• TASK INSTRUCTIONS:
Copy the records below, from the line containing "check_radio_" through the last line; leave out pictures.

Dataset entries:
* * *

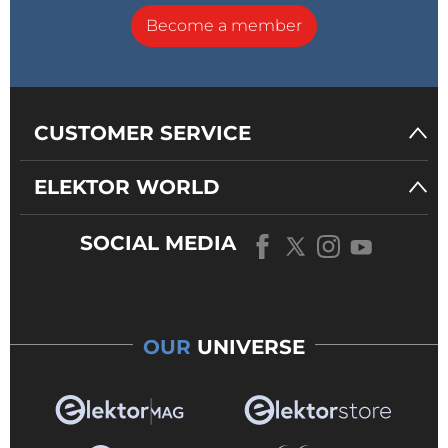
Become a member
CUSTOMER SERVICE
ELEKTOR WORLD
SOCIAL MEDIA
OUR
UNIVERSE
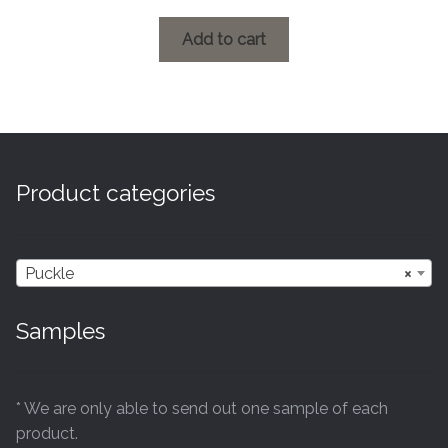
Add to cart
Product categories
Puckle
×
Samples
* We are only able to send out one sample of each
product.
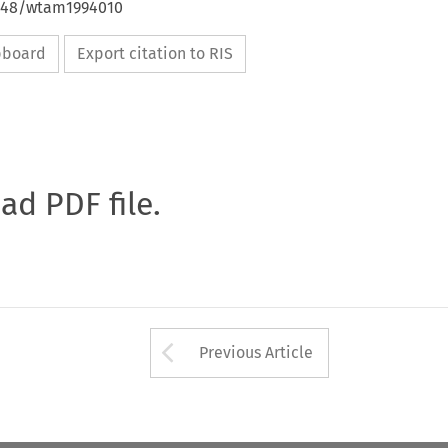
4648/wtam1994010
ipboard
Export citation to RIS
oad PDF file.
Arrow button used 
Previous Article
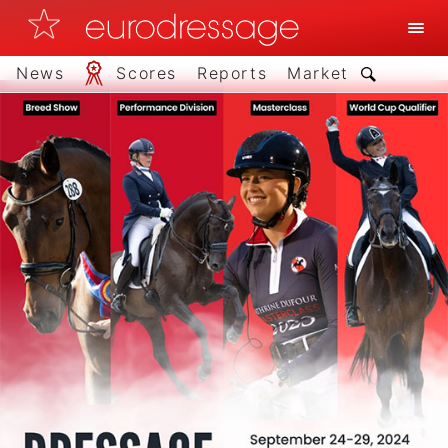
News
Scores
Reports
Market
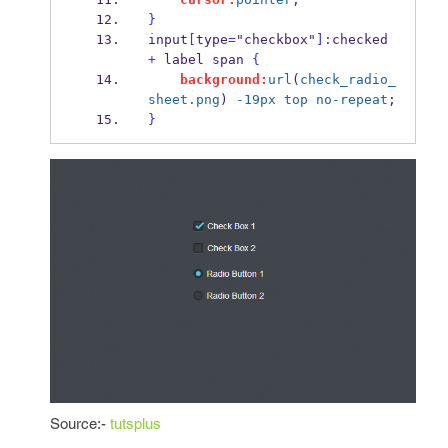
}
input
[
type
=
"checkbox"
]:
checked 
+
 label span 
{
background:
url
(
check_radio_
sheet.png
) 
-19px
top
no-repeat
;
}
Source:-
tutsplus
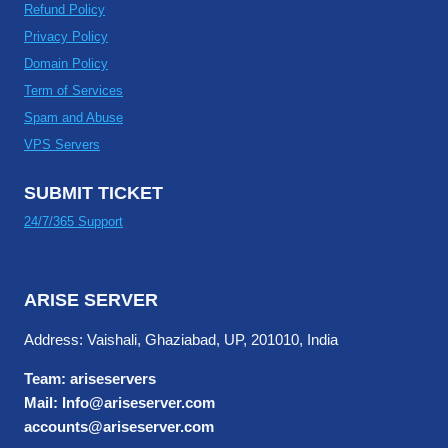
Refund Policy
Privacy Policy
Domain Policy
Term of Services
Spam and Abuse
VPS Servers
SUBMIT TICKET
24/7/365 Support
ARISE SERVER
Address: Vaishali, Ghaziabad, UP, 201010, India
Team: ariseservers
Mail: Info@ariseserver.com
accounts@ariseserver.com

* * *

• ANSWER BOX:
check_radio_
sheet.png
) 
-19px
top
no-repeat
;
}
Source:-
tutsplus
Refund Policy
Privacy Policy
Domain Policy
Term of Services
Spam and Abuse
VPS Servers
SUBMIT TICKET
24/7/365 Support
ARISE SERVER
Address: Vaishali, Ghaziabad, UP, 201010, India
Team: ariseservers
Mail: Info@ariseserver.com
accounts@ariseserver.com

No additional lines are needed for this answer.